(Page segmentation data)
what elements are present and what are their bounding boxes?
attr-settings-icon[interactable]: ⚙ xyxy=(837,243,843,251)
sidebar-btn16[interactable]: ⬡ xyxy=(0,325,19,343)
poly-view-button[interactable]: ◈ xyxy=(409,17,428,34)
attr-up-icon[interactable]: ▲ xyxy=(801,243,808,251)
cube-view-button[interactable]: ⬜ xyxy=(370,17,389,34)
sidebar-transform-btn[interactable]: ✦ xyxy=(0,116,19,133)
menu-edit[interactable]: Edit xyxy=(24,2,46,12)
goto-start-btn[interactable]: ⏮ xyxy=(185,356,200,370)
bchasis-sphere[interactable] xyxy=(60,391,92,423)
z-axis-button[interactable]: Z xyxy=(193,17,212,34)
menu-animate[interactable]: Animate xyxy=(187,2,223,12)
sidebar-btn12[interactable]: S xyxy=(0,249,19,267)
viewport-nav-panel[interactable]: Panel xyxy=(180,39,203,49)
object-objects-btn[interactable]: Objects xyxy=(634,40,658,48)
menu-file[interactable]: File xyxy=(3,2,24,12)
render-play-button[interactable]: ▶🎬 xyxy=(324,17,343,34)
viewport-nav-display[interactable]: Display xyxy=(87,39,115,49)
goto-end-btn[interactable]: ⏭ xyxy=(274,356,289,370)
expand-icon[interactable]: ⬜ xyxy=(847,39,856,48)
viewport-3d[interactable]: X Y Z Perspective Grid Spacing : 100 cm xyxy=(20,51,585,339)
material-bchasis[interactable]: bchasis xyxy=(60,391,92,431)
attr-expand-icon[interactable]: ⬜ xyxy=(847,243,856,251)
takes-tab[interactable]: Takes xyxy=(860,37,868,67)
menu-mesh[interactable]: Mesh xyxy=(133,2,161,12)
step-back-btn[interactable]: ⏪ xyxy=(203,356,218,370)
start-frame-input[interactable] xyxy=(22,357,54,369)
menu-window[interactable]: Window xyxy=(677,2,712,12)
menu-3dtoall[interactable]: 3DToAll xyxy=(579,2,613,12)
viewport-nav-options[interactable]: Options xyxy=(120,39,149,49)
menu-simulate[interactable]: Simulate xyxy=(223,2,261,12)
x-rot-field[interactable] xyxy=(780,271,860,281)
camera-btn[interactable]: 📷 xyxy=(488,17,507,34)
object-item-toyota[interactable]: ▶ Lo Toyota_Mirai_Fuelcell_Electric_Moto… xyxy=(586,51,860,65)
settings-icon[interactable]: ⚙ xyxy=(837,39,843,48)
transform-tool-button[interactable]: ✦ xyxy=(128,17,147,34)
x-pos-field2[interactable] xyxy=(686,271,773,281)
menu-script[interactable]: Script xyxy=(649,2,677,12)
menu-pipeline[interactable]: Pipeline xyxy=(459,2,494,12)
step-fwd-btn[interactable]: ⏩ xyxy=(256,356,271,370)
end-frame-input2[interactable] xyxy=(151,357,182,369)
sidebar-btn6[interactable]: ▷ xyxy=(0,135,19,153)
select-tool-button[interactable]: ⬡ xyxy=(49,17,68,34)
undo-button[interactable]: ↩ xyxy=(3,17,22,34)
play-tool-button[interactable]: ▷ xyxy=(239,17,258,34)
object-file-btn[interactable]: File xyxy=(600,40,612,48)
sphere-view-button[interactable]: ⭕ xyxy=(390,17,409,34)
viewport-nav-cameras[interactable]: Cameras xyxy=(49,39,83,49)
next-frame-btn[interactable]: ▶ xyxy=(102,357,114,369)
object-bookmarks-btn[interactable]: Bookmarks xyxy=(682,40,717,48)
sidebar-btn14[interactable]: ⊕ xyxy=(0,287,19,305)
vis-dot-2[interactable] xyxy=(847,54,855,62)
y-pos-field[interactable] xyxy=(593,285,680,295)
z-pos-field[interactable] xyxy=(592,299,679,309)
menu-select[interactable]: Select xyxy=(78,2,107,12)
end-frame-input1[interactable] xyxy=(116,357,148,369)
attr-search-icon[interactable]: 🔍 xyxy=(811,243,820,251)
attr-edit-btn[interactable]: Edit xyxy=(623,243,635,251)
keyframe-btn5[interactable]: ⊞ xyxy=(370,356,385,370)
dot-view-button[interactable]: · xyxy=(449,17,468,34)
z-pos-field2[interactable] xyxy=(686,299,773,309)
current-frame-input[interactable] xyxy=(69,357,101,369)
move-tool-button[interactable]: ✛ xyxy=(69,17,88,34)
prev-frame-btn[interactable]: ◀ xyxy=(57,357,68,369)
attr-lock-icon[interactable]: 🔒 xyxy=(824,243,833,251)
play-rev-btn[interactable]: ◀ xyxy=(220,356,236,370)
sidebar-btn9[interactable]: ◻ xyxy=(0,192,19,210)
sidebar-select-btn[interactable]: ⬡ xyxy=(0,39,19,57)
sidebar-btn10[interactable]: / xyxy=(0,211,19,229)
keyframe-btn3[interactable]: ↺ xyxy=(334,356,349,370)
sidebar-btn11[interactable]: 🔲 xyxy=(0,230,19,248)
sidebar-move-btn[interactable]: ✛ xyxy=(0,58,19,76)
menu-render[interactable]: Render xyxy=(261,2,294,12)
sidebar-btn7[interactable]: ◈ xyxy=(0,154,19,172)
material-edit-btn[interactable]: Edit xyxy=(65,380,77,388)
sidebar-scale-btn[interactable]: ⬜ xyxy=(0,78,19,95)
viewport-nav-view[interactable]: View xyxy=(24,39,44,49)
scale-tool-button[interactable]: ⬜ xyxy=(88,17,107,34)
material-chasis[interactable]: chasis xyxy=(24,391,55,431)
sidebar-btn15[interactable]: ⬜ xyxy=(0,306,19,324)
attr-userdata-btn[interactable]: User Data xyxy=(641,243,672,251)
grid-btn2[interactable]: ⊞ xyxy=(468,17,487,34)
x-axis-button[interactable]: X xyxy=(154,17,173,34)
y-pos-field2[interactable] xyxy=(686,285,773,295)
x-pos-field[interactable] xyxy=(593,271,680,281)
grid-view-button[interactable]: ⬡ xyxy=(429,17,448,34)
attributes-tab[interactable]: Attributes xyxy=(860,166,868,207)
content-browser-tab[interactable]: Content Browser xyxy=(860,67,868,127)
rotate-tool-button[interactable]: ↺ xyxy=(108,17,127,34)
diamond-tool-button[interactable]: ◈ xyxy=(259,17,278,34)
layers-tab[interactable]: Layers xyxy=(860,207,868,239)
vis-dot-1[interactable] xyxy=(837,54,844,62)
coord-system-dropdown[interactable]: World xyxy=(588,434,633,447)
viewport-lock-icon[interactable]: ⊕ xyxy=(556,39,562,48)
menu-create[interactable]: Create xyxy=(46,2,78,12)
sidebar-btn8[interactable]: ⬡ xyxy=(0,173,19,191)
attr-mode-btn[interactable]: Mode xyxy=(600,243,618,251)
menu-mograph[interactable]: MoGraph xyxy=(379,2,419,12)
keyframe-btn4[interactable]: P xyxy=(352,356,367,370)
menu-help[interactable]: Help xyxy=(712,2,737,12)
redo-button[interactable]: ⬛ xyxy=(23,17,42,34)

◆ **Description of the task**: In the records above, find each line with the word "lock" and copy it.

◆ **Result of this task**:
attr-lock-icon[interactable]: 🔒 xyxy=(824,243,833,251)
viewport-lock-icon[interactable]: ⊕ xyxy=(556,39,562,48)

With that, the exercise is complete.